__What is being asked__.
A verbatim copy of the lines starting at the one with "Mobilitätsservice unter" and ending at the last line below is required; include nothing else.

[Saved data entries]
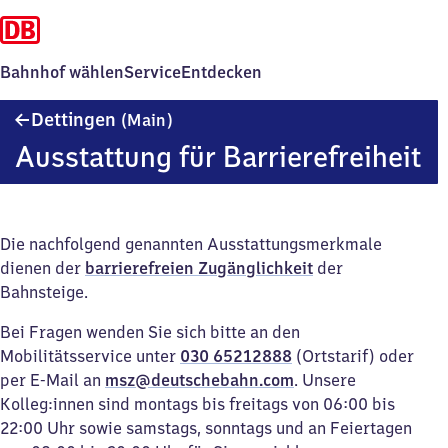
Bahnhof wählen
Service
Entdecken
Dettingen
Dettingen
(Main)
(Main)
Ausstattung für Barrierefreiheit
Die nachfolgend genannten Ausstattungsmerkmale
dienen der
barrierefreien Zugänglichkeit
der
Bahnsteige.
Bei Fragen wenden Sie sich bitte an den
Mobilitätsservice unter
030 65212888
(Ortstarif) oder
per E-Mail an
msz@deutschebahn.com
. Unsere
Kolleg:innen sind montags bis freitags von 06:00 bis
22:00 Uhr sowie samstags, sonntags und an Feiertagen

__Answer for the task__.
Mobilitätsservice unter
030 65212888
(Ortstarif) oder
per E-Mail an
msz@deutschebahn.com
. Unsere
Kolleg:innen sind montags bis freitags von 06:00 bis
22:00 Uhr sowie samstags, sonntags und an Feiertagen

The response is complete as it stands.